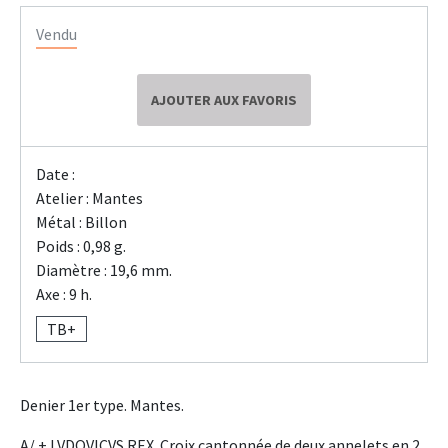
Vendu
AJOUTER AUX FAVORIS
Date :
Atelier : Mantes
Métal : Billon
Poids : 0,98 g.
Diamètre : 19,6 mm.
Axe : 9 h.
TB+
Denier 1er type. Mantes.
A/ + LVDOVICVS REX. Croix cantonnée de deux annelets en 2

DESCRIPTION OF THE TASK:
Give every record again word for word, pictures excluded.

SOLUTION FOR THIS PROBLEM:
Vendu
AJOUTER AUX FAVORIS
Date :
Atelier : Mantes
Métal : Billon
Poids : 0,98 g.
Diamètre : 19,6 mm.
Axe : 9 h.
TB+
Denier 1er type. Mantes.
A/ + LVDOVICVS REX. Croix cantonnée de deux annelets en 2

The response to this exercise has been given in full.